## Directions for this task:
Exactly as they appear, copy the lines from the one holding "Filatelia (596, 111)" through the end of the records, leaving pictures out.

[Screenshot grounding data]

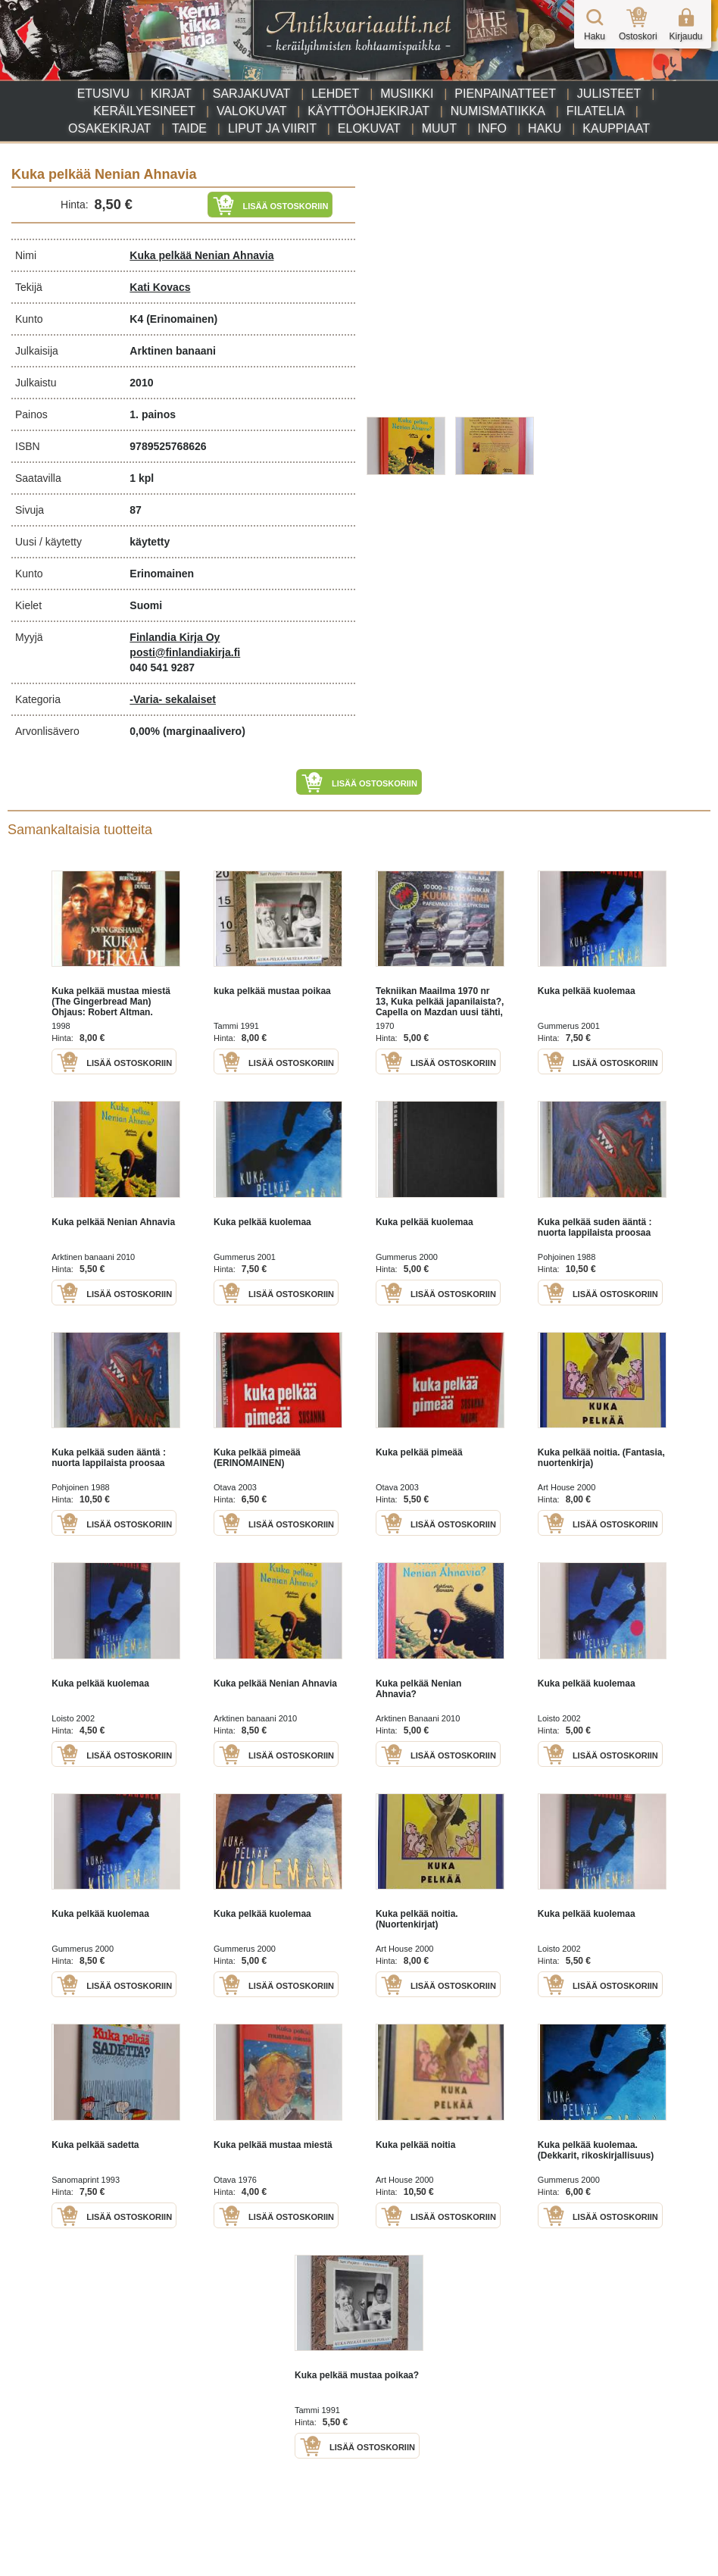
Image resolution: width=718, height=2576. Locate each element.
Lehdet (335, 93)
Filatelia (596, 111)
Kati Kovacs (160, 287)
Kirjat (171, 93)
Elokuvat (369, 128)
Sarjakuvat (252, 93)
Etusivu (103, 93)
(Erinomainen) (181, 319)
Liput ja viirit (272, 128)
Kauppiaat (616, 128)
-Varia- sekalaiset (173, 699)
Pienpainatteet (505, 93)
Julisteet (609, 93)
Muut (439, 128)
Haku (544, 128)
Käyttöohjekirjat (368, 111)
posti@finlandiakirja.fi (185, 652)
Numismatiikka (498, 111)
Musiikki (406, 93)
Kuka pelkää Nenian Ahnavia (201, 255)
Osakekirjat (109, 128)
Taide (189, 128)
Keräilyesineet (144, 111)
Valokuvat (251, 111)
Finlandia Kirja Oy (175, 637)
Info (492, 128)
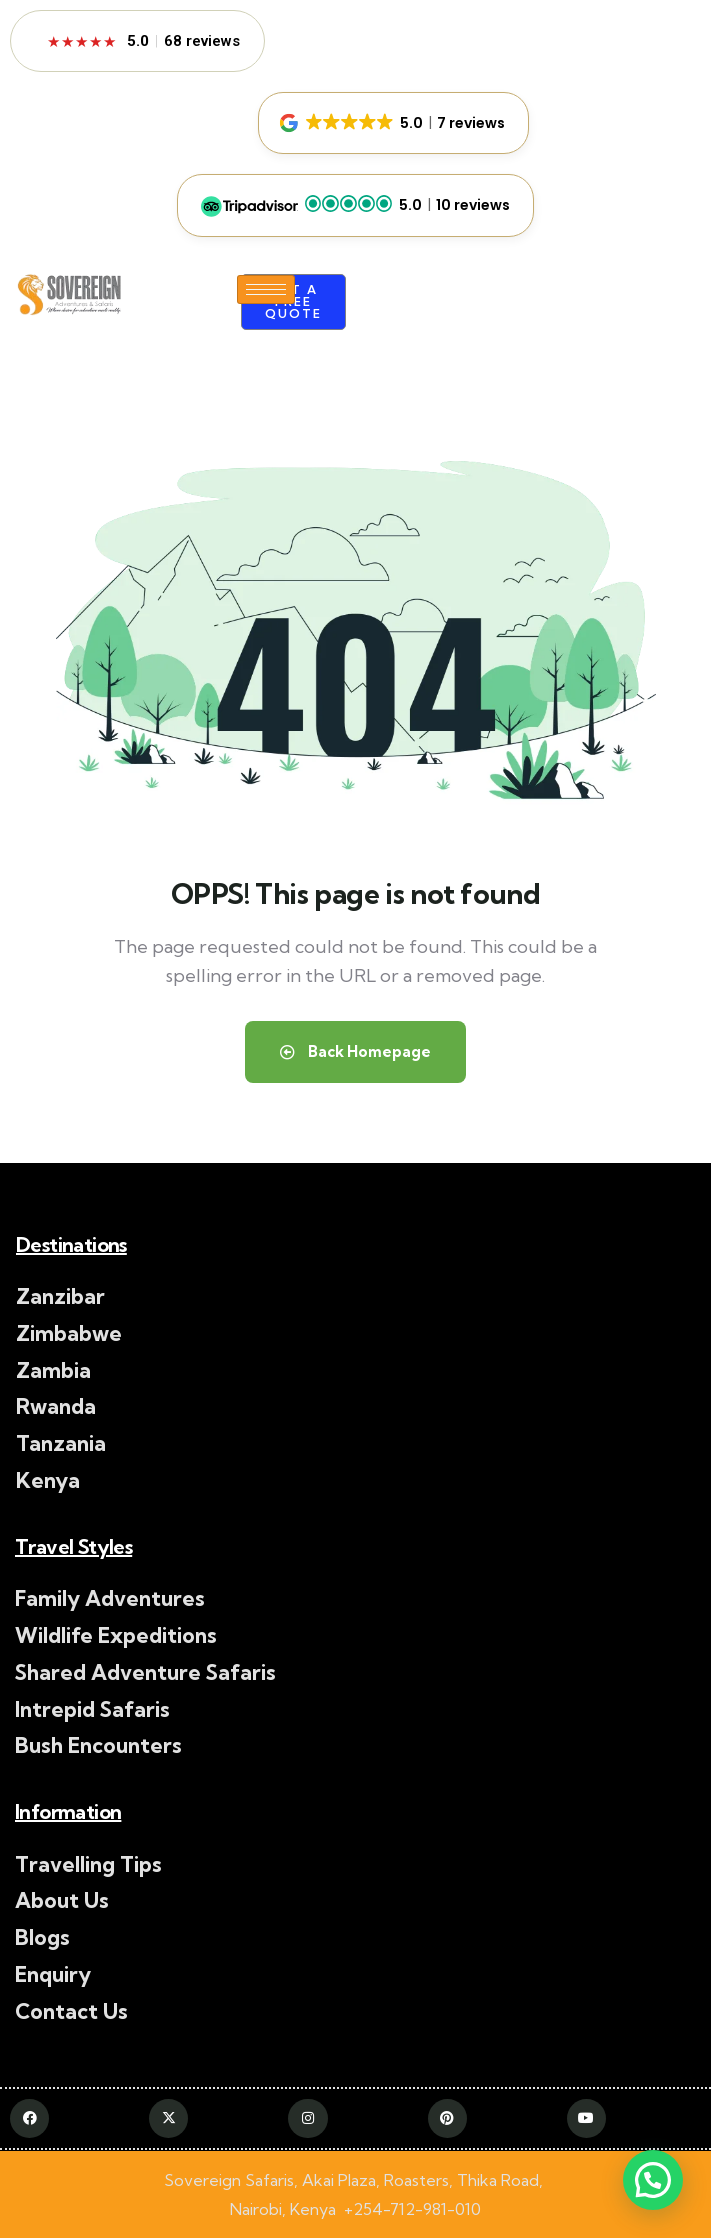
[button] (394, 123)
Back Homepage (355, 1051)
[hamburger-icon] (266, 289)
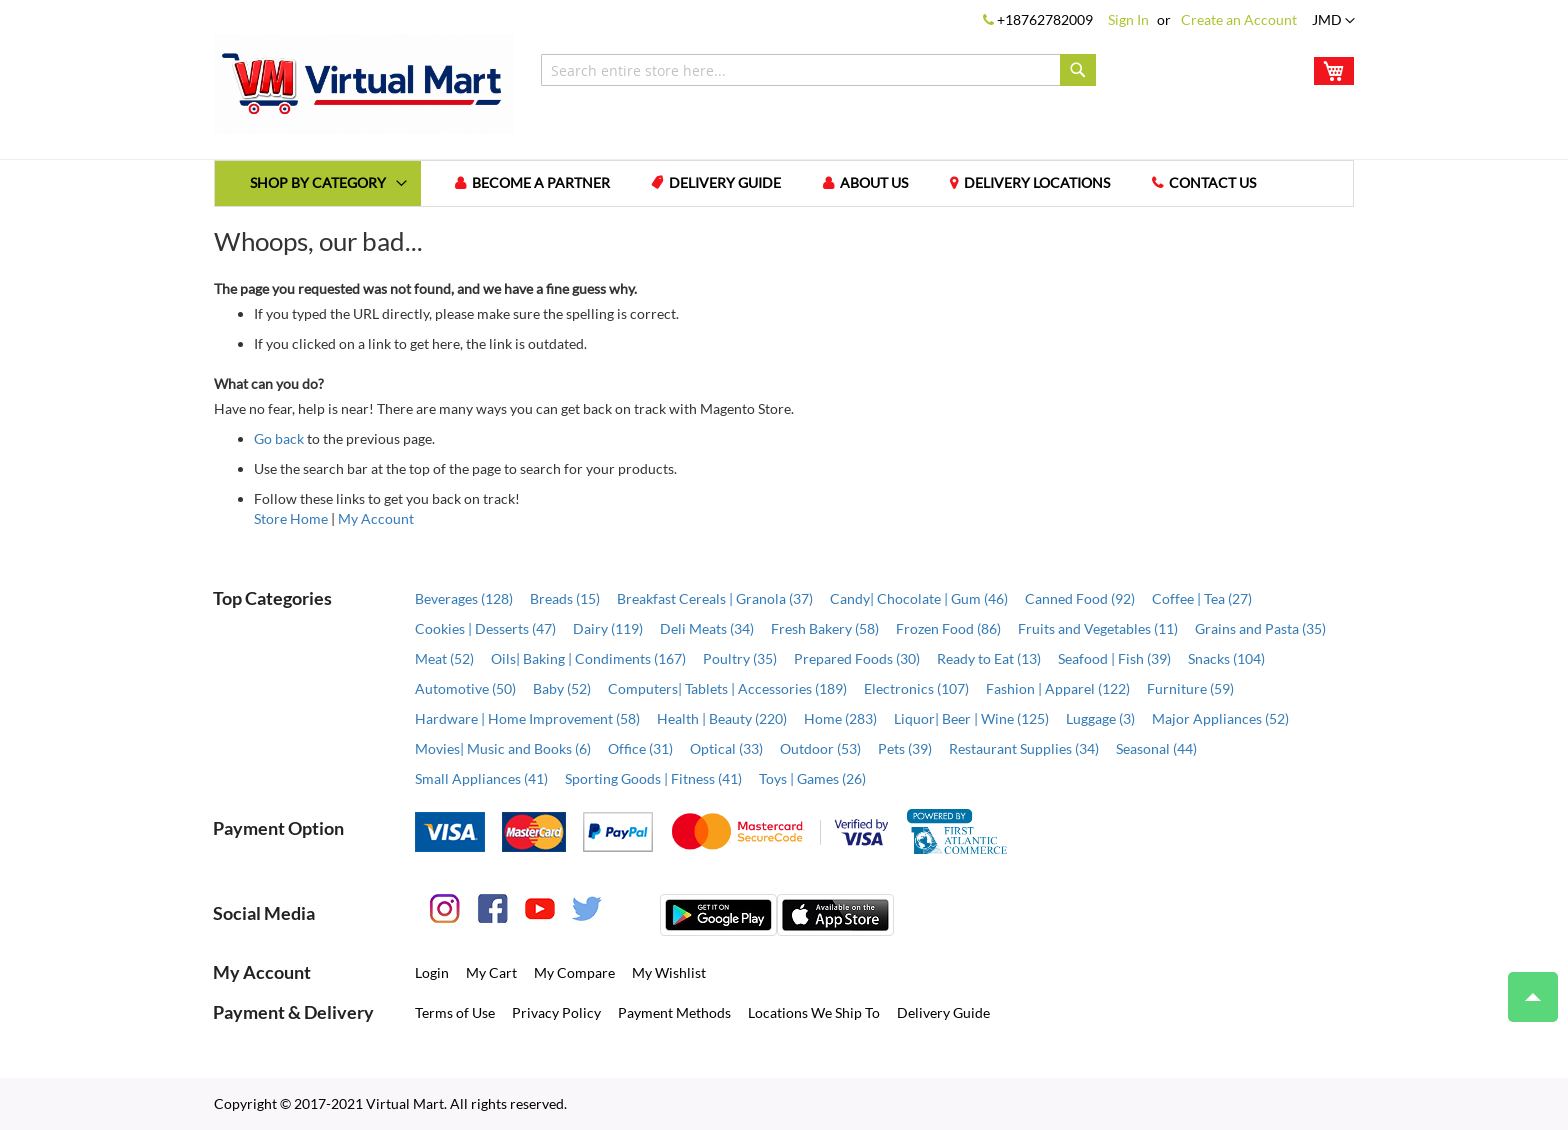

## Answer section:
Filatelia (596, 111)
Kati Kovacs (160, 287)
Kirjat (171, 93)
Elokuvat (369, 128)
Sarjakuvat (252, 93)
Etusivu (103, 93)
(Erinomainen) (181, 319)
Liput ja viirit (272, 128)
Kauppiaat (616, 128)
-Varia- sekalaiset (173, 699)
Pienpainatteet (505, 93)
Julisteet (609, 93)
Muut (439, 128)
Haku (544, 128)
Käyttöohjekirjat (368, 111)
posti@finlandiakirja.fi (185, 652)
Numismatiikka (498, 111)
Musiikki (406, 93)
Kuka pelkää Nenian Ahnavia (201, 255)
Osakekirjat (109, 128)
Taide (189, 128)
Keräilyesineet (144, 111)
Valokuvat (251, 111)
Finlandia Kirja Oy (175, 637)
Info (492, 128)
[button] (394, 123)
Back Homepage (355, 1051)
[hamburger-icon] (266, 289)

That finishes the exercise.